CI is Comprehensible Input. It is the theory of presenting understandable, comprehensible, compelling ideas in the target language to our students. This is accomplished a lot of ways - story-telling, play-acting, drawing pictures, sometimes just flat-out glossing words or spot-translating. We can do this by offering communication tools to our students (I don't understand; stop; break that down; tell me that word; slow down) so that they are in control of their learning (plus minusve :D). Evan Gardner points out that to a certain degree, we have to be trained monkeys for them - if they say do that three times and we ever don't do it three times, we discourage them from communicating with us what they need.
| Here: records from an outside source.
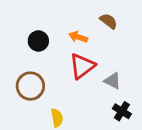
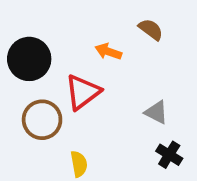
black circle: (38, 41) -> (29, 59), moved, size x1.5
red triangle: (82, 66) -> (83, 92), moved

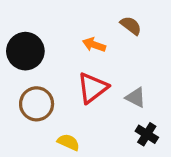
red triangle: (83, 92) -> (92, 88), moved
yellow semicircle: (79, 164) -> (69, 142), turned -55

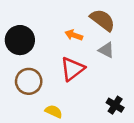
brown semicircle: (131, 26) -> (103, 20), size x1.5
gray triangle: (136, 97) -> (106, 50), moved

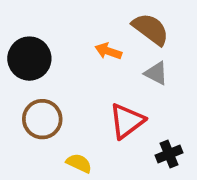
red triangle: (72, 69) -> (127, 121), moved
black cross: (115, 105) -> (169, 154), turned 36

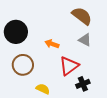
orange arrow: (108, 51) -> (52, 44), moved
black cross: (169, 154) -> (83, 84), moved

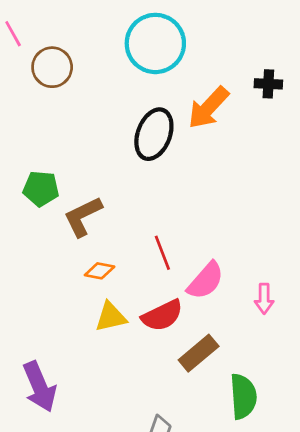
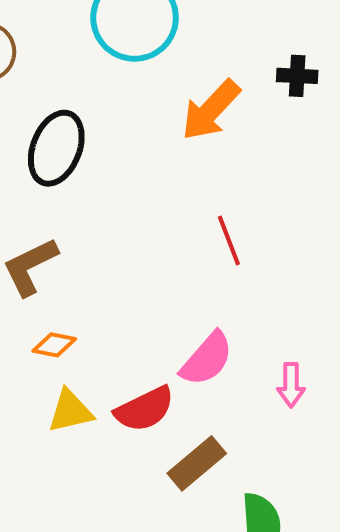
black ellipse: (154, 134) -> (56, 148), moved
red line: (162, 253) -> (229, 241), moved

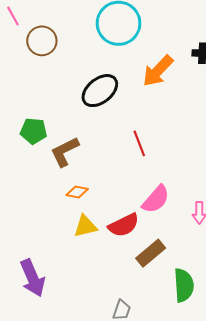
black ellipse: (56, 148) -> (100, 91), moved, turned 30
red line: (229, 241) -> (139, 143), moved

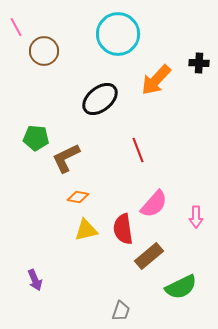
red semicircle: (124, 225) -> (123, 229), turned 108
purple arrow: (33, 278) -> (35, 280), size x0.6
green semicircle: (184, 285) -> (181, 287), turned 68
A teacher I worked with once had a reputation for giving messages in the target language a lot, but frequently, the kids had no idea what was going on. She would chatter away in her language, but she did not give her kids any measures to communicate with her, nor did she encourage them to share when they didn't understand, nor did she check to see if her students understood. She got the input, but not the comprehensible. Her students, for the most part, didn't learn any of the language she was teaching because she wasn't telling them anything they understood.
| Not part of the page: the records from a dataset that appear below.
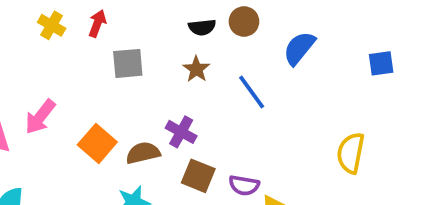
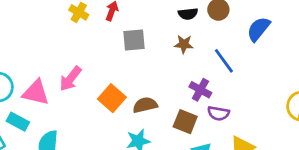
brown star: (196, 69) -> (184, 44), turned -30
purple cross: (181, 132) -> (200, 90), moved
purple semicircle: (244, 185) -> (218, 113), moved

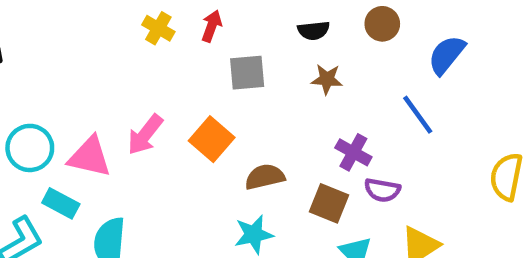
black semicircle: (188, 14) -> (314, 30), moved
blue line: (224, 61) -> (418, 115), moved
orange square: (112, 98) -> (212, 139), moved

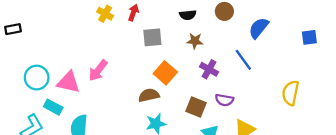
orange square: (212, 139) -> (165, 73), moved
purple cross: (353, 152) -> (209, 69), moved
brown semicircle: (265, 177) -> (149, 95), moved

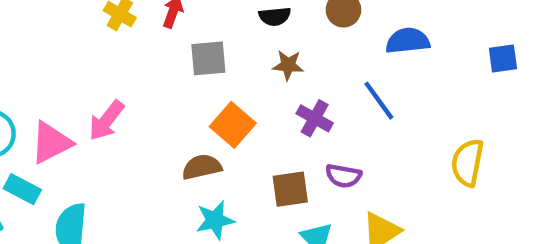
blue semicircle: (259, 28) -> (408, 41), turned 45
pink triangle: (68, 82) -> (51, 143), turned -40
brown square: (196, 107) -> (290, 189), turned -30

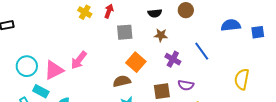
blue semicircle: (408, 41) -> (231, 25), moved

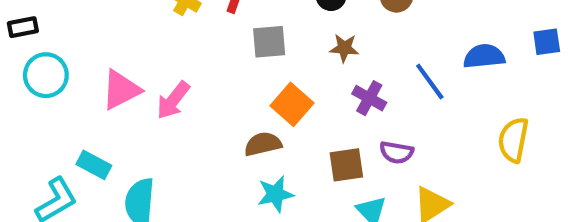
blue semicircle: (231, 25) -> (484, 56), moved
cyan circle: (27, 66) -> (46, 75), moved
pink triangle: (54, 70) -> (121, 90), moved

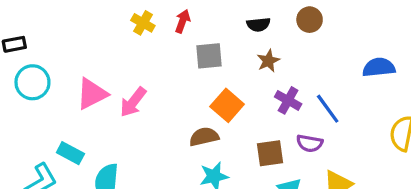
brown star: (344, 48) -> (268, 61), turned -30
blue line: (430, 81) -> (328, 109), moved

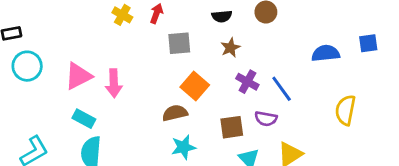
pink arrow: (133, 102) -> (114, 83), turned -40
cyan rectangle: (70, 153) -> (84, 119), moved

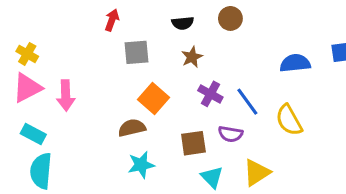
yellow cross: (122, 15) -> (27, 54), moved
yellow semicircle: (345, 110) -> (289, 120), moved, turned -40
When we speak too fast or in a way that is too complicated, when we introduce too many ideas at once, don't welcome our students' input, don't check with them and don't ask them to take an active role in their learning, we lose them. They stop understanding.

Similarly, if we were to consistently give them messages they understood, but the messages weren't interesting to them, we would lose them. I know I tend to glaze over in classes that aren't interesting to me, and we can't blame our kids for being any different.
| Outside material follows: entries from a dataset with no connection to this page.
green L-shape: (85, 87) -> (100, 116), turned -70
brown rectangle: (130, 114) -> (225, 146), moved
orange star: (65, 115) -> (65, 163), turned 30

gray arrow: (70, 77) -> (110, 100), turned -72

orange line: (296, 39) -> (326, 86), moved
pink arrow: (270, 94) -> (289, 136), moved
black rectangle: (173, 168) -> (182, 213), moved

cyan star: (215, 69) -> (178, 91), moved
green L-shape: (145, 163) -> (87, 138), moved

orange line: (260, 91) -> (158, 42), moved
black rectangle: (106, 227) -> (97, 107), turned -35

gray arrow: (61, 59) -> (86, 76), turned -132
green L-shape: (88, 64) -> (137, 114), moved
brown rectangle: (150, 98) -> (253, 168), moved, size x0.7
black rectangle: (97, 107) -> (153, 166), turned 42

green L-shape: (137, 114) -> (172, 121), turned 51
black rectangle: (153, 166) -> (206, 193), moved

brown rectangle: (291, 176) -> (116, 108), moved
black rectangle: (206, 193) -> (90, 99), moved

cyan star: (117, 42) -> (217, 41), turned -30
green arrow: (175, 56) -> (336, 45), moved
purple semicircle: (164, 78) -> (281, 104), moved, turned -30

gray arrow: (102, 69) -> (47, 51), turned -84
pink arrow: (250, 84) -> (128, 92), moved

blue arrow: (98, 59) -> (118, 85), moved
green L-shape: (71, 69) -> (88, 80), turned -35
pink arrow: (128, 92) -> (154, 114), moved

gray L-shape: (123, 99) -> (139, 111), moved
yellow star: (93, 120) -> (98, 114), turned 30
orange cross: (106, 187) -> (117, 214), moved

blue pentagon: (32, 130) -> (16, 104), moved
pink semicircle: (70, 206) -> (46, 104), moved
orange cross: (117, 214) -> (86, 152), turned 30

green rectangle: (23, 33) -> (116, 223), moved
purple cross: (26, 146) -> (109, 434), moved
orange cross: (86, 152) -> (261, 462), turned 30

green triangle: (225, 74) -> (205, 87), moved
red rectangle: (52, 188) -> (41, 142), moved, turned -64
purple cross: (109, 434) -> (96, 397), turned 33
This year, my sixth period determined that a man named Uncle Sam lives in the sky, he has no fingers, and he lives with a number of pretty ladies and owls (?!) who cook for him, answer the phone and so forth, because he has no fingers and so, apparently, cannot. He is, however, skilled at jailbreaks.

I get asked a lot why I tell crazy stories. Is that going to teach them to converse? Are they ever really going to need to say 'lives in the sky with owls who cook for him'? Yeah, probably not. But they will need those discrete words, and they will need those structures, and that story is going to offer those things to them, repeatedly. And they're going to remember it.

Bubbaquisha annoys her brother Balthazar, so he breaks her. Then he has to journey to the Underworld where there is a (I'm not kidding) Racetrac of the Dead. Pertinent to everyday life? No. Offers, repeatedly, a substantive second declension genitive plural? You bet. The point isn't necessarily in the story - it's in what stories offer. A lot of repetition and correct language for the students to fall back on when they, in turn, begin to say things. The first story I remember reading is about the Muppets and Gimme Gulch. I could recite that story like nothing else, and the story hasn't aided me much, but I bet the words and phrases in there did.

Second, the story is good because the kids created it. I definitely didn't have those things in mind when I showed up with my vocab and structures. The students did that. And because they did it, they're more likely to understand it, and they're more likely to connect with it and remember it and pay attention to it. Roma est in Italia is great for its cognates (and don't get me wrong, cognates are useful), but Rome being in Italy doesn't keep their attention. At the end of the day, I think (and please offer me more definitions!) CI can be simplified to this, whatever your classroom structure looks like:

giving our kids information in the target language that they understand and find interesting.
inviting our students to participate in their own learning.

I wish my French teacher had done that for me. All I learned about that year were ducks and Spandex.